Mastery of contemporary modal logic is vital not only for logicians, but also for philosophers of language and mind, metaphysicians, mainstream and formal epistemologists, philosophers of science. That’s because such notions as meaning, content, intension, supervenience, reduction, causation, knowledge, belief, and of course nomic, physical, metaphysical, logical and temporal necessity, can all be studied in the framework of modal logic.

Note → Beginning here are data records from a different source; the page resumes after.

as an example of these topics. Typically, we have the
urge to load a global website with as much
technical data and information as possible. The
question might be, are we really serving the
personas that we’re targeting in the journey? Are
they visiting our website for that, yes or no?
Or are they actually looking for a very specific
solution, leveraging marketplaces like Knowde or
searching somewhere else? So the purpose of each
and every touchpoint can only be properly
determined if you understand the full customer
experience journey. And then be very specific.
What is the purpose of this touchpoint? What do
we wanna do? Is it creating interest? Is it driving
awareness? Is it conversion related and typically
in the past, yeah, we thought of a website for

The single feature of modal logic allowing it to perform all these philosophical tasks, is its semantics, phrased in terms of the Leibnizian notion of possible world. A possible world is a way things may be or have been, in some respects similar to the real world, in some others, different. Possible worlds semantics is a success story of philosophy, having been exported to linguistics, computer science, cognitive science, economics, decision theory. However, it raises many philosophical questions, from the metaphysical status of worlds (Do possible worlds different from actuality really exist? If so, what are these things?), to the meaningfulness of quantification over non-actual individuals.

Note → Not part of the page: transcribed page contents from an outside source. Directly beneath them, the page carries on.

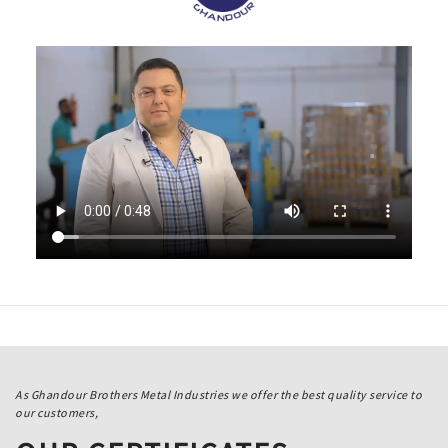
As Ghandour Brothers Metal Industries we offer the best quality service to
our customers,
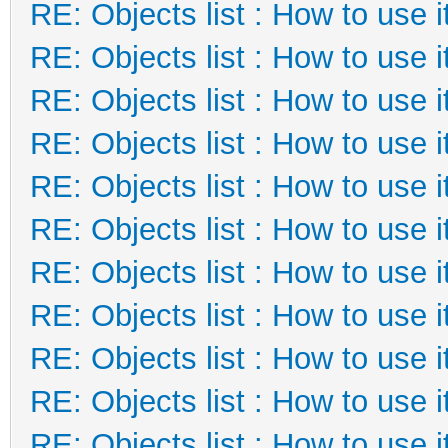
RE: Objects list : How to use i
RE: Objects list : How to use i
RE: Objects list : How to use i
RE: Objects list : How to use i
RE: Objects list : How to use i
RE: Objects list : How to use i
RE: Objects list : How to use i
RE: Objects list : How to use i
RE: Objects list : How to use i
RE: Objects list : How to use i
RE: Objects list : How to use i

This course introduces both to the logical techniques of, and to the philosophical issues raised 
by, first-order modal logic, which combines the language of first order-logic (quantifiers, identity, predicates, names, descriptions) with modal operators. We will explore such topics as: the metaphysics of possible worlds, possibilia, and fictional objects; the behaviour of identity in modal contexts; the differences between constant and variable domain semantics, actualist and possibilist quantification; the Barcan formulas; Lambda-abstraction for the formation of structured predicates; rigid and non-rigid designation; empty terms; partial semantics; ceteris paribus conditionals. The module will also survey some non-classical modal settings and their applications in relevant, epistemic, and conditional logic.